> **Work to be completed**: Only lines containing the string "window" belong in the answer; find them in the records and copy them.

> **Available records**:
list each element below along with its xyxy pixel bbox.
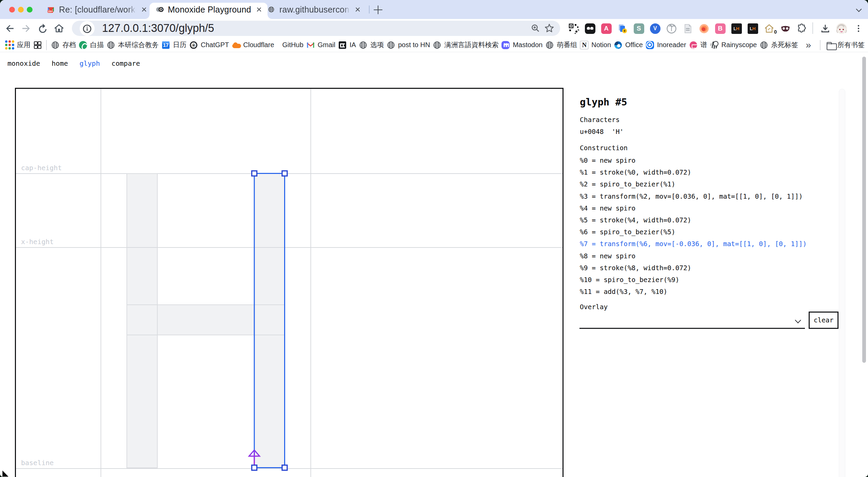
- site-info-icon[interactable]: [82, 23, 93, 34]
- reader-orange-extension-icon[interactable]: [696, 22, 712, 35]
- calendar-date-glyph: 17: [162, 41, 170, 49]
- bookmark-item[interactable]: GitHub: [276, 39, 305, 51]
- construction-code: %0 = new spiro%1 = stroke(%0, width=0.07…: [580, 155, 807, 298]
- tab-search-chevron-icon[interactable]: [855, 5, 864, 14]
- window-maximize-button[interactable]: [27, 7, 33, 13]
- tab-raw-githubusercontent[interactable]: raw.githubusercontent.com/b: [261, 0, 366, 19]
- construction-line[interactable]: %5 = stroke(%4, width=0.072): [580, 214, 807, 226]
- home-button[interactable]: [54, 23, 64, 34]
- construction-line[interactable]: %11 = add(%3, %7, %10): [580, 286, 807, 298]
- glyph-editor-canvas[interactable]: cap-height x-height baseline: [15, 88, 564, 477]
- window-minimize-button[interactable]: [18, 7, 24, 13]
- bookmark-star-icon[interactable]: [544, 23, 555, 34]
- home-assistant-extension-icon[interactable]: 0: [761, 22, 777, 35]
- office-icon: [614, 41, 623, 49]
- back-button[interactable]: [4, 23, 15, 34]
- tab-strip: 100+ Re: [cloudflare/workers-sdk] M Mono…: [0, 0, 868, 19]
- bookmark-item[interactable]: ChatGPT: [188, 39, 230, 51]
- bookmarks-bar: 应用 存档 白描: [0, 38, 868, 52]
- bookmark-item[interactable]: Gmail: [305, 39, 337, 51]
- dark-reader-extension-icon[interactable]: [582, 22, 598, 35]
- new-tab-button[interactable]: [372, 4, 384, 16]
- zoom-icon[interactable]: [530, 23, 541, 34]
- palm-tree-extension-icon[interactable]: [663, 22, 679, 35]
- bookmark-item[interactable]: Inoreader: [644, 39, 688, 51]
- overlay-label: Overlay: [580, 303, 608, 311]
- characters-value: u+0048 'H': [580, 128, 624, 136]
- mask-extension-icon[interactable]: [777, 22, 793, 35]
- construction-line[interactable]: %1 = stroke(%0, width=0.072): [580, 166, 807, 178]
- immersive-translate-extension-icon[interactable]: A: [598, 22, 614, 35]
- bookmarks-right: » 所有书签: [806, 39, 868, 51]
- url-text[interactable]: 127.0.0.1:3070/glyph/5: [102, 21, 214, 36]
- bookmark-label: IA: [350, 41, 356, 49]
- construction-line[interactable]: %8 = new spiro: [580, 250, 807, 262]
- bookmark-item[interactable]: Cloudflare: [230, 39, 275, 51]
- bookmark-item[interactable]: IA: [337, 39, 357, 51]
- extension-letter: V: [650, 23, 660, 34]
- all-bookmarks-folder[interactable]: 所有书签: [825, 39, 866, 51]
- construction-line[interactable]: %4 = new spiro: [580, 202, 807, 214]
- nav-glyph[interactable]: glyph: [80, 59, 100, 67]
- tab-close-icon[interactable]: [353, 4, 363, 15]
- bookmark-item[interactable]: Office: [612, 39, 644, 51]
- bookmark-item[interactable]: 谱: [688, 39, 709, 51]
- nav-home[interactable]: home: [52, 59, 68, 67]
- tab-monoxide-playground[interactable]: M Monoxide Playground: [150, 0, 268, 19]
- bookmark-item[interactable]: 本研综合教务: [105, 39, 160, 51]
- mouse-cursor: [0, 469, 14, 477]
- bookmark-item[interactable]: 存档: [43, 39, 77, 51]
- extension-icon-box: LH: [748, 23, 758, 34]
- construction-line[interactable]: %3 = transform(%2, mov=[0.036, 0], mat=[…: [580, 191, 807, 202]
- glyph-title: glyph #5: [580, 96, 627, 108]
- construction-line[interactable]: %10 = spiro_to_bezier(%9): [580, 274, 807, 286]
- qr-scanner-extension-icon[interactable]: [566, 22, 582, 35]
- window-close-button[interactable]: [9, 7, 15, 13]
- bookmark-item[interactable]: 选项: [357, 39, 385, 51]
- overlay-clear-button[interactable]: clear: [809, 312, 839, 329]
- extension-letter: LH: [750, 26, 755, 31]
- profile-avatar[interactable]: [836, 23, 847, 34]
- overlay-select[interactable]: [579, 313, 805, 329]
- tab-gmail[interactable]: 100+ Re: [cloudflare/workers-sdk]: [41, 0, 153, 19]
- lh-black-extension-icon[interactable]: LH: [728, 22, 745, 35]
- bookmark-item[interactable]: Rainyscope: [709, 39, 758, 51]
- menu-three-dots-icon[interactable]: [853, 23, 864, 34]
- v-circle-extension-icon[interactable]: V: [647, 22, 663, 35]
- extension-letter: A: [601, 23, 612, 34]
- extensions-puzzle-icon[interactable]: [793, 22, 810, 35]
- bookmark-item[interactable]: [32, 39, 43, 51]
- monoxide-favicon-letter: M: [160, 8, 162, 12]
- sage-extension-icon[interactable]: S: [631, 22, 647, 35]
- construction-line[interactable]: %2 = spiro_to_bezier(%1): [580, 178, 807, 190]
- glyph-h-fill: [127, 174, 285, 468]
- tab-close-icon[interactable]: [139, 4, 149, 15]
- copy-docs-extension-icon[interactable]: [614, 22, 631, 35]
- construction-line[interactable]: %0 = new spiro: [580, 155, 807, 166]
- mastodon-icon: [501, 41, 510, 49]
- forward-button[interactable]: [21, 23, 32, 34]
- download-icon[interactable]: [820, 23, 831, 34]
- lh-black-2-extension-icon[interactable]: LH: [745, 22, 761, 35]
- bookmarks-overflow-chevron[interactable]: »: [806, 40, 811, 51]
- reload-button[interactable]: [37, 23, 48, 34]
- bookmark-item[interactable]: Mastodon: [500, 39, 544, 51]
- bookmark-item[interactable]: 萌番组: [544, 39, 578, 51]
- construction-line[interactable]: %6 = spiro_to_bezier(%5): [580, 226, 807, 238]
- bookmark-item[interactable]: 杀死标签: [758, 39, 800, 51]
- nav-monoxide[interactable]: monoxide: [7, 59, 40, 67]
- bookmark-item[interactable]: 满洲言語資料検索: [431, 39, 500, 51]
- construction-line[interactable]: %7 = transform(%6, mov=[-0.036, 0], mat=…: [580, 238, 807, 250]
- nav-compare[interactable]: compare: [112, 59, 140, 67]
- bookmark-item[interactable]: 应用: [4, 39, 32, 51]
- bookmark-item[interactable]: post to HN: [385, 39, 431, 51]
- b-pink-extension-icon[interactable]: B: [712, 22, 728, 35]
- bookmark-label: 本研综合教务: [118, 40, 159, 49]
- page-scrollbar-thumb[interactable]: [862, 57, 866, 363]
- bookmark-item[interactable]: 17 日历: [160, 39, 188, 51]
- bookmarks-separator: [820, 40, 821, 50]
- bookmark-item[interactable]: N Notion: [578, 39, 612, 51]
- bookmark-item[interactable]: 白描: [77, 39, 105, 51]
- construction-line[interactable]: %9 = stroke(%8, width=0.072): [580, 262, 807, 274]
- document-extension-icon[interactable]: [679, 22, 696, 35]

> **Result of the exercise**:
- window-maximize-button[interactable]: [27, 7, 33, 13]
- window-minimize-button[interactable]: [18, 7, 24, 13]
- window-close-button[interactable]: [9, 7, 15, 13]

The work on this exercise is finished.